Digitization is increasingly gaining ground in the construction industry as well. It will soon become commonplace on construction sites that at the end of the day, a robot and a drone will walk around the buildings, so any deviations from the plan will immediately become visible. The students of the Technical Faculty of the University of Debrecen were introduced to the new method by a guest speaker from Norway.
Hungarian-born Gábor Sziebig, associate professor of the Industrial Engineering Department of UiT The Arctic University of Norway, and project coordinator of the SINTEF Research Institute, gave a lecture to the students of the Department of Mechatronics and Civil Engineering at the Faculty of Technology of the University of Debrecen (DE MK).
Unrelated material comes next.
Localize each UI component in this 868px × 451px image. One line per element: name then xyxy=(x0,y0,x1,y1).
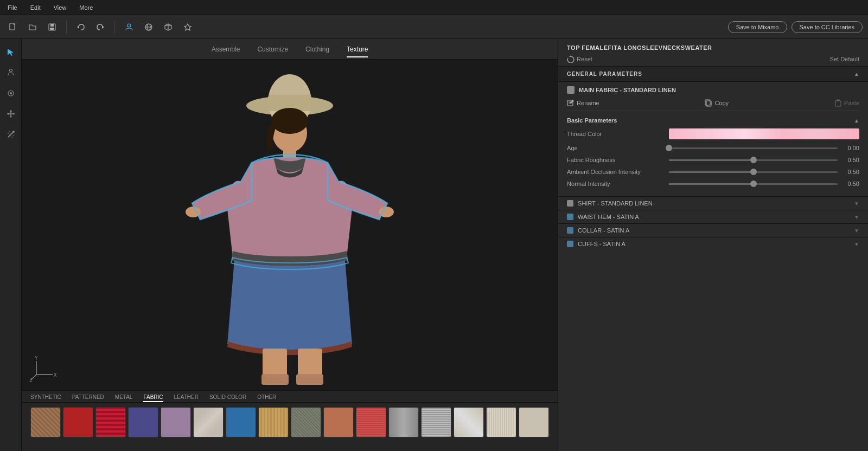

The renowned specialist is an IEEE Student of the DE MK Mechatronics Department, the DE MK Department of Civil Engineering, and the Institute of Electrical and Electronics Engineers IEEE Student dealing with the development of standards related to electronics, electrical engineering, and computer science, teaching, organizing scientific conferences, and publishing-related studies. He visited Debrecen at the joint invitation of Branch.
In a presentation in English, Gábor Sziebig talked about a European Union project, the essence of which is the combination of mechanical engineering and virtual reality design with the construction industry. He pointed out: a common problem on construction sites is that they deviate from the plans intentionally or due to the inattention of the workers. This sometimes results in the fact that a constructed part has to be dismantled after many days, which entails significant additional costs.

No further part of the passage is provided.